In 2004, I had just taken early retirement from my government job. Since I am not one to sit around and do nothing, I decided then to start my business making preserves, as I had been making preserves of all kinds for over 30 years already, and had previously written and taught a course in home canning at Burnaby night school. I was 14 years younger then than now, and I was eager to build my business. I am now 69 going on 70 and have less energy and stamina, and have to consider carefully what I spend my energy on.
I started out with Coquitlam Farmers Market, then Maple Ridge, and Pitt Meadows, as well as some one day events that came up. I was very happy to join Artisan Farmers’ Markets Society for the Burnaby Farmers’ Market when it first started in 2008, as it was 10 minutes from home for me, whereas Maple Ridge Farmers Market on the same day required travelling one hour each way and having to leave home about 6:00 AM, getting up at 5:00 AM. Some days at the markets I had good sales, and other days sales did not cover the vendor fee. I always hoped for a minimum of $100 to make the day somewhat worth it.
I now have faithful customers, some of whom come back to me and say “That was the best raspberry jam I ever had in my life”, or “I am in serious shortage of lime marmalade”, and other such comments. That has kept me going. My home-based business was never going to pay the mortgage, but it did provide extra funds over and above my pension for unexpected expenses that came up, and for raising my honeybees.

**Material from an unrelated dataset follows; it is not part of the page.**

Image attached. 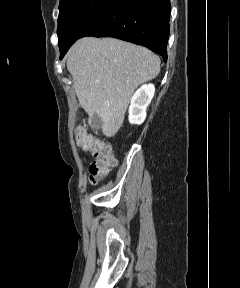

In 2013, when my BC pension dropped significantly, I needed to cut one thing and then another from my expenses. I stopped all the other markets I was involved with except for the Burnaby Farmers’ Market since everyone requires their own membership fees on top of the vendor fees. So I now carry on with the Burnaby market and some of the other events that come my way.
In 2016, after having major surgery in July, I was out of commission for the rest of the year, so couldn’t do any markets until December. This is when I realized just how much I rely on the profits from my business sales. I had no sales for five months in 2016 and I realized how much I relied on the profits from my markets when I did not have any funds in the bank for 2017 business expenses.
To run a business in Burnaby, I need a home-based business license, which increased from $92 to $132 this year. Then, I had additional expenses of water tax and unexpected major brake job on the car. The pension does not cover these extras, so I am grateful to have started my business fourteen years ago, with the Burnaby Farmers’ Market opening up so close to my home ten-year years ago.
PS. I want people to know that my philosophy has been to produce and sell my products locally with locally and homegrown produce, inspired by my mom and dad before me who started gardening in Burnaby in 1944.